## Task description
All of the records below are to be output exactly; no image belongs in the result.

[Extracted page text data]

=-=-=-=-=

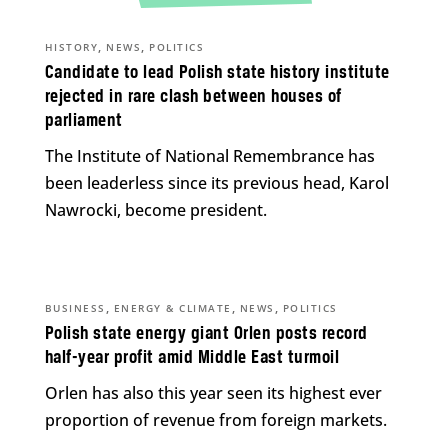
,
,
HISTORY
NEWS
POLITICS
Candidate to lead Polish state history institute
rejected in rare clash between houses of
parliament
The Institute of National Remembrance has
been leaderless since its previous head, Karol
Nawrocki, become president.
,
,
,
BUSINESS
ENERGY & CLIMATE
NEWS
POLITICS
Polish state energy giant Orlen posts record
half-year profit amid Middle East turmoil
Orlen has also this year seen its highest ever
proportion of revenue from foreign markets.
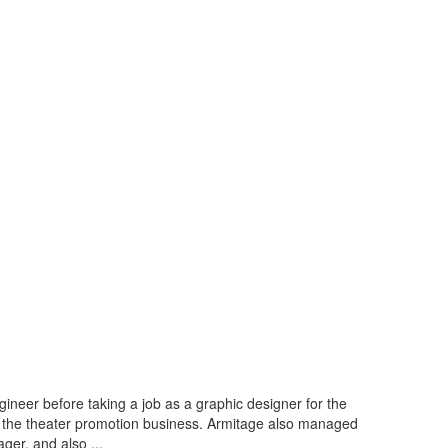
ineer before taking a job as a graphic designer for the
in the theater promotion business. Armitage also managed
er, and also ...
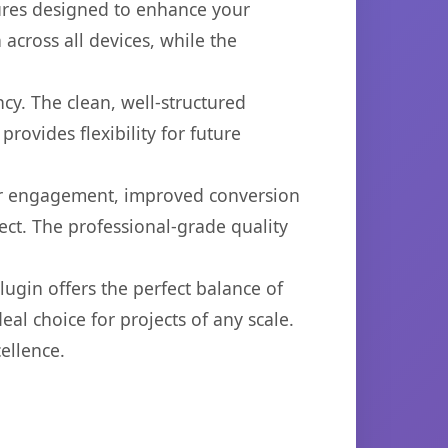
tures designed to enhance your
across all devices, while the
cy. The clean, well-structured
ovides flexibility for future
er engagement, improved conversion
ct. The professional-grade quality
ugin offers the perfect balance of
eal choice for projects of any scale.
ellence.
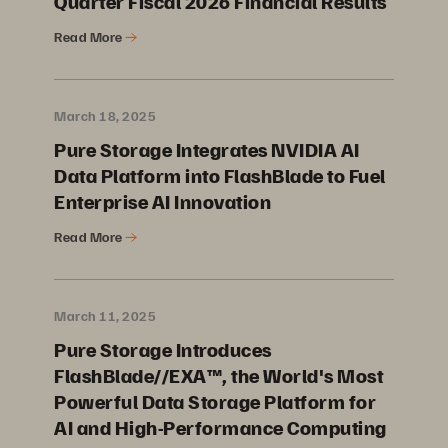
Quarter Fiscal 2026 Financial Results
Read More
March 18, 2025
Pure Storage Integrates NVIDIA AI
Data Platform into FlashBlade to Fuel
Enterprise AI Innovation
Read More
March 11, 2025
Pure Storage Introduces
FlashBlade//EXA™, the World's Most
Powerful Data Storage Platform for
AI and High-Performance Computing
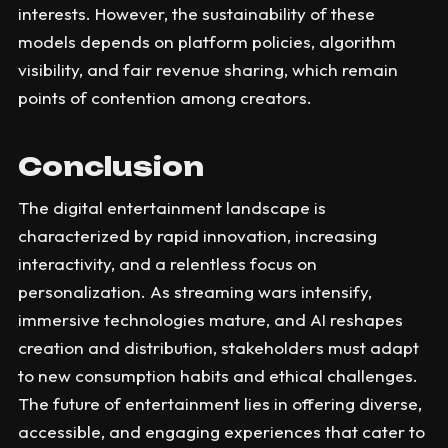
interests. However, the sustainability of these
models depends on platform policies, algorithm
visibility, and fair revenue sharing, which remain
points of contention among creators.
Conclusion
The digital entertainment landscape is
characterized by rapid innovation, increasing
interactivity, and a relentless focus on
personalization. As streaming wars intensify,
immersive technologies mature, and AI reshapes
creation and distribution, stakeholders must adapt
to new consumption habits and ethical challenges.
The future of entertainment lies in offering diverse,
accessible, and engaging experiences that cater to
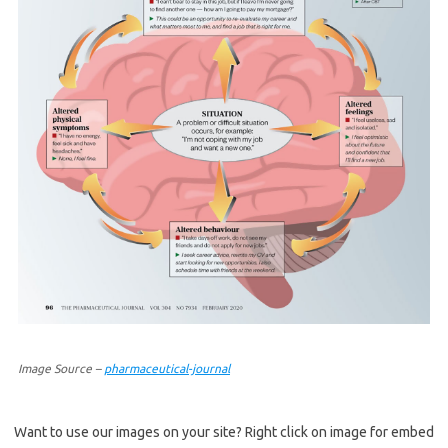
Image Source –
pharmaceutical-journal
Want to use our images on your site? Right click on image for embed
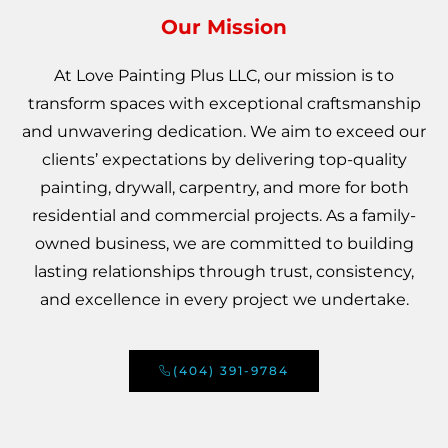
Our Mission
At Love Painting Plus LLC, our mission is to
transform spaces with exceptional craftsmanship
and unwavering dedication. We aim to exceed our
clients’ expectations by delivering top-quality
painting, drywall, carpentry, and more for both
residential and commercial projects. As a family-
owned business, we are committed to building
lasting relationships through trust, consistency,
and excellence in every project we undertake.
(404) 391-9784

=-=-=-=-=

## Task response
,
,
HISTORY
NEWS
POLITICS
Candidate to lead Polish state history institute
rejected in rare clash between houses of
parliament
The Institute of National Remembrance has
been leaderless since its previous head, Karol
Nawrocki, become president.
,
,
,
BUSINESS
ENERGY & CLIMATE
NEWS
POLITICS
Polish state energy giant Orlen posts record
half-year profit amid Middle East turmoil
Orlen has also this year seen its highest ever
proportion of revenue from foreign markets.
ineer before taking a job as a graphic designer for the
in the theater promotion business. Armitage also managed
er, and also ...
tures designed to enhance your
across all devices, while the
cy. The clean, well-structured
ovides flexibility for future
er engagement, improved conversion
ct. The professional-grade quality
ugin offers the perfect balance of
eal choice for projects of any scale.
ellence.
Quarter Fiscal 2026 Financial Results
Read More
March 18, 2025
Pure Storage Integrates NVIDIA AI
Data Platform into FlashBlade to Fuel
Enterprise AI Innovation
Read More
March 11, 2025
Pure Storage Introduces
FlashBlade//EXA™, the World's Most
Powerful Data Storage Platform for
AI and High-Performance Computing
interests. However, the sustainability of these
models depends on platform policies, algorithm
visibility, and fair revenue sharing, which remain
points of contention among creators.
Conclusion
The digital entertainment landscape is
characterized by rapid innovation, increasing
interactivity, and a relentless focus on
personalization. As streaming wars intensify,
immersive technologies mature, and AI reshapes
creation and distribution, stakeholders must adapt
to new consumption habits and ethical challenges.
The future of entertainment lies in offering diverse,
accessible, and engaging experiences that cater to
Image Source –
pharmaceutical-journal
Want to use our images on your site? Right click on image for embed
Our Mission
At Love Painting Plus LLC, our mission is to
transform spaces with exceptional craftsmanship
and unwavering dedication. We aim to exceed our
clients’ expectations by delivering top-quality
painting, drywall, carpentry, and more for both
residential and commercial projects. As a family-
owned business, we are committed to building
lasting relationships through trust, consistency,
and excellence in every project we undertake.
(404) 391-9784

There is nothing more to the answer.